RECORDS TO USE –
Content starts

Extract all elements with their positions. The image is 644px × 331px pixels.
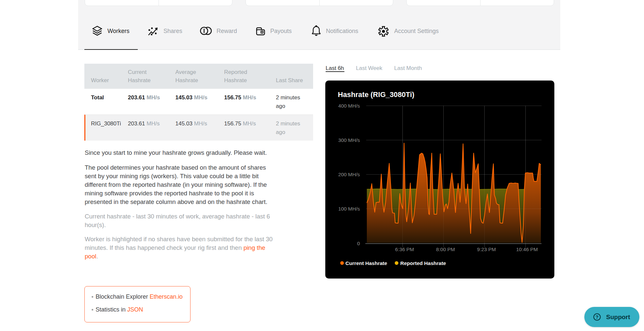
svg-text:100 MH/s: 100 MH/s [338, 206, 360, 212]
svg-text:6:36 PM: 6:36 PM [395, 247, 414, 252]
svg-text:Hashrate (RIG_3080Ti): Hashrate (RIG_3080Ti) [338, 90, 414, 99]
svg-text:300 MH/s: 300 MH/s [338, 137, 360, 143]
svg-text:8:00 PM: 8:00 PM [436, 247, 455, 252]
svg-text:Reported Hashrate: Reported Hashrate [400, 260, 446, 266]
svg-text:0: 0 [357, 241, 360, 246]
svg-text:200 MH/s: 200 MH/s [338, 172, 360, 177]
svg-text:400 MH/s: 400 MH/s [338, 103, 360, 109]
svg-text:?: ? [596, 314, 599, 320]
svg-text:Current Hashrate: Current Hashrate [345, 260, 387, 266]
svg-text:10:46 PM: 10:46 PM [516, 247, 538, 252]
svg-text:9:23 PM: 9:23 PM [477, 247, 496, 252]
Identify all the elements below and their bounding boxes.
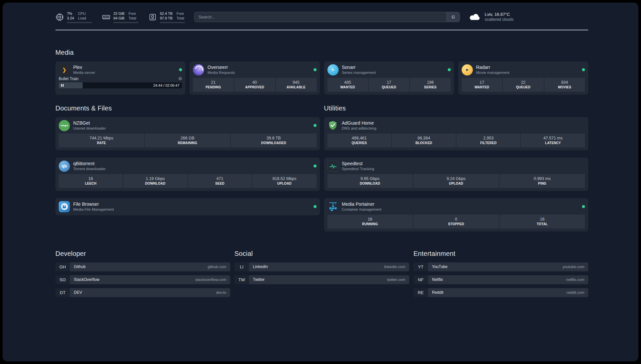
stat-label: DOWNLOAD [145,182,166,185]
stat-label: REMAINING [178,141,197,145]
memory-free-value: 22 GiB [113,11,125,16]
bookmark-github[interactable]: GH Github github.com [55,262,230,271]
stat: 16 RUNNING [327,215,413,228]
service-subtitle: Torrent downloader [73,167,106,171]
disk-free-value: 52.4 TB [160,11,172,16]
service-name: qBittorrent [73,161,106,167]
stat-label: STOPPED [448,222,464,226]
bookmark-name: Reddit [432,290,443,295]
memory-widget: 22 GiB 64 GiB Free Total [102,11,138,23]
stat: 0.993 ms PING [500,174,585,188]
service-name: Speedtest [342,161,374,167]
disk-total-label: Total [176,16,184,20]
bookmark-netflix[interactable]: NF Netflix netflix.com [413,275,588,284]
service-card-nzbget[interactable]: nzbget NZBGet Usenet downloader 744.21 M… [55,117,320,150]
stat-value: 744.21 Mbps [89,136,113,140]
stat-value: 16 [540,217,544,222]
stat-value: 21 [211,80,216,85]
bookmark-name: YouTube [432,264,447,269]
service-name: Plex [73,64,95,70]
cpu-load-label: Load [78,16,86,20]
bookmark-stackoverflow[interactable]: SO StackOverflow stackoverflow.com [55,275,230,284]
service-card-overseerr[interactable]: Overseerr Media Requests 21 PENDING 40 A… [190,61,320,95]
now-playing-title: Bullet Train [59,76,78,81]
stat: 471 SEED [188,174,252,188]
service-card-portainer[interactable]: Media Portainer Container management 16 … [324,198,589,231]
stat-value: 0.993 ms [534,176,551,181]
bookmark-reddit[interactable]: RE Reddit reddit.com [413,288,588,297]
status-dot [448,68,451,71]
stat-label: AVAILABLE [287,85,306,89]
service-card-radarr[interactable]: Radarr Movie management 17 WANTED 22 QUE… [458,61,588,95]
bookmark-twitter[interactable]: TW Twitter twitter.com [234,275,409,284]
gear-icon[interactable]: ⚙ [178,76,182,81]
stat: 21 PENDING [193,78,233,92]
social-column: Social LI LinkedIn linkedin.com TW Twitt… [234,250,409,297]
service-card-filebrowser[interactable]: File Browser Media File Management [55,198,320,215]
stat: 9.65 Gbps DOWNLOAD [327,174,413,188]
bookmark-abbr: TW [234,275,249,284]
stat-label: LEECH [85,182,96,185]
stat-value: 0 [455,217,457,222]
stat: 16 TOTAL [500,215,585,228]
stat: 2,953 FILTERED [456,134,520,147]
service-card-sonarr[interactable]: Sonarr Series management 485 WANTED 17 Q… [324,61,454,95]
stat-value: 498,461 [352,136,367,140]
cloud-icon [469,12,482,22]
documents-column: Documents & Files nzbget NZBGet Usenet d… [55,105,320,231]
search-bar: G [194,12,460,22]
portainer-crane-icon [327,201,339,212]
bookmark-abbr: GH [55,262,70,271]
bookmark-dev[interactable]: DT DEV dev.to [55,288,230,297]
stat-value: 834 [561,80,568,85]
bookmark-name: Twitter [253,277,264,282]
bookmark-domain: reddit.com [566,290,584,294]
cpu-percent: 7% [67,11,74,16]
bookmark-youtube[interactable]: YT YouTube youtube.com [413,262,588,271]
playback-time: 24:44 / 02:06:47 [153,82,180,88]
utilities-column: Utilities [324,105,589,231]
search-input[interactable] [195,12,446,22]
service-card-adguard[interactable]: AdGuard Home DNS and adblocking 498,461 … [324,117,589,150]
disk-widget: 52.4 TB 97.9 TB Free Total [148,11,185,23]
cpu-load-value: 3.24 [67,16,74,20]
stat-value: 17 [480,80,484,85]
stat-value: 618.52 Mbps [272,176,296,181]
stat-label: TOTAL [537,222,548,226]
stat-label: UPLOAD [277,182,291,185]
adguard-shield-icon [327,120,339,131]
stat: 945 AVAILABLE [276,78,316,92]
stat-value: 47.571 ms [543,136,563,140]
stat: 744.21 Mbps RATE [59,134,144,147]
status-dot [179,68,182,71]
status-dot [314,165,317,167]
service-card-speedtest[interactable]: Speedtest Speedtest Tracking 9.65 Gbps D… [324,158,589,191]
bookmark-abbr: YT [413,262,428,271]
service-name: Media Portainer [342,201,382,207]
service-card-plex[interactable]: ❯ Plex Media server Bullet Train ⚙ 24:44… [55,61,185,95]
stat-label: PING [538,182,546,185]
stat-value: 9.65 Gbps [360,176,380,181]
bookmark-name: LinkedIn [253,264,268,269]
bookmark-domain: linkedin.com [384,265,405,269]
stat: 1.19 Gbps DOWNLOAD [123,174,187,188]
cpu-widget: 7% 3.24 CPU Load [55,11,92,23]
playback-progress-bar[interactable]: 24:44 / 02:06:47 [59,82,182,88]
search-provider-button[interactable]: G [446,12,460,22]
bookmark-domain: youtube.com [563,265,584,269]
stat-label: DOWNLOADED [261,141,286,145]
stat-value: 2,953 [483,136,494,140]
qbittorrent-icon: qb [59,161,70,172]
stat-label: BLOCKED [415,141,432,145]
pause-icon[interactable] [61,82,64,88]
bookmark-linkedin[interactable]: LI LinkedIn linkedin.com [234,262,409,271]
memory-total-label: Total [129,16,136,20]
service-card-qbittorrent[interactable]: qb qBittorrent Torrent downloader 16 LEE… [55,158,320,191]
speedtest-pulse-icon [327,161,339,172]
stat-label: DOWNLOAD [360,182,380,185]
stat-label: SERIES [424,85,437,89]
stat-label: WANTED [340,85,355,89]
stat-label: MOVIES [558,85,571,89]
section-title-entertainment: Entertainment [413,250,588,258]
section-title-media: Media [55,49,588,56]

Content ends

ASSIGNED TASK – Check each line of the records for the word "status", and show the lines that contain it.

TASK ANSWER –
status-dot [448,68,451,71]
status-dot [179,68,182,71]
status-dot [314,165,317,167]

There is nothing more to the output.